Following the same sequence of the text, the list of references be appended under the References heading. Each reference should provide names and initials of all the authors, giving coma in between the authors and ‘&’ before the last author. In case, the authors are more than five, then use et al after the 5th author. It should be followed by title of the paper, abbreviated title of journal (in italics), volume number, year of publication (within circular bracket), and the starting and closing page numbers. Abbreviated titles should conform to the international guidelines, e.g. The Chemical Abstracts Service Source Index (CASSI) or BIOSIS

The style of references should be:

 

Research Papers

·     Ghosh A C & Basu P S, Extracellular polysaccharide production by Azorhizobium caulinodans from stem nodules of leguminous emergent hydrophyte Aeschynomene aspera, Indian J Exp Biol, 39 (2001) 155-159 [If accepted for publication, give (in press) in place of volume, year and pages].

·     Newell C A, Lowe J M, Merryweather A, Rooke L M & Hamilton W D O, Transformation of sweet potato (Ipomoea batatas (L) Lam) with Agrobactericum tumefaciens and regeneration of plants expressing cowpea trypsin inhibitor and snowdrop lectin, Plant Sci, 107 (1995) 215-227.

·     Hoffman M P, Zalom F G, Smilanick J M, Malyj L D, Kiser J et al, Field evaluation of transgenic tobacco containing genes encoding Bacillus thuringensis d-endotoxin or cowpea trypsin inhibitor: Efficacy against Helicoverpa zea (Lepidoptera: Noctuidae), J Econ Entomol, 85 (1991) 2516-2522


Books & Proceedings of Conferences

·     Truzuki T & Irukayama K, Minamata disease (Elsevier, Amsterdam) 1977, 30-45.

·     Roels O A & Mahadevan S, Vitamin A, in The vitamins: Chemistry, pathology and methods, 2nd edn, vol VI, edited by P Gyorgy & W N Pearson (Academic Press, New York) 1967, 139-210.

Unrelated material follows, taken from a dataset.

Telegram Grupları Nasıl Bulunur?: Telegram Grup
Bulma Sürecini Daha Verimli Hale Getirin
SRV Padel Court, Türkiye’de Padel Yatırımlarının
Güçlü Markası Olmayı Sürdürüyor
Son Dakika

·     Allossp P G, Nutt K A, Geijsk R J & Smith G R, Transgenic Sugarcane with increased resistance to canegrub, in Sugarcane pest management in the new millennium, 4th Sugarcane Entomol Workshop, held on 7-10 Feb, 2000 (Int Soc Sugarcane Technol, Khon-khon, Thailand) 2000, 63-67.

·     Chaturvedi H C & Sharma A K, Citrus tissue culture, in Proc Natl Semin Plant Tissue Cult (ICAR, New Delhi) 1988, 36-46.

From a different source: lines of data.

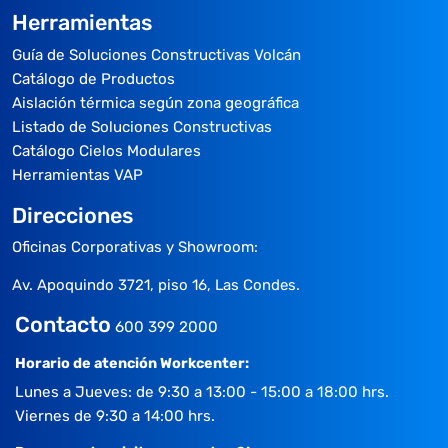
Herramientas
Guía de Soluciones Constructivas Volcán
Catálogo de Productos
Aislación térmica según zona geográfica
Listado de Soluciones Constructivas
Catálogo Cielos Modulares
Herramientas VAP
Direcciones
Oficinas Corporativas y Showroom:
Av. Apoquindo 3721, piso 16, Las Condes.
Contacto
600 399 2000
Horario de atención Workcenter:
Lunes a Jueves: de 9:30 a 13:00 - 15:00 a 18:00 hrs.
Viernes de 9:30 a 14:00 hrs.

·     Kapoor B C, 2000. Managing in the face of not-so-developed and organized environment, paper presented in Natl Symp Manag Dev, Institute of Public Administration, Jaipur, India, 21-23 July, 2000.

 

Thesis & Dissertation

·     Chaturvedi H C, In vitro growth and controlled morphogenesis in callus tissue of Rauvolfia serpentina. Ph D Thesis, Agra University, Agra, 1968.

 

Patent

·     Trepaginer J H, New surface finishings and coatings, US Pat 1276323 (to DuPont Inc, USA). 27 June, 2000; Chem Abstr, 49 (2000) 27689.

Manuscript along with referees’ comments will be sent to the author identified for correspondence on the title page of the manuscript. It should be checked carefully and the modified manuscript should be returned within ten days of receipt. No page proofs will be sent to author(s).

 

Reprints—Twenty five reprints will be supplied gratis.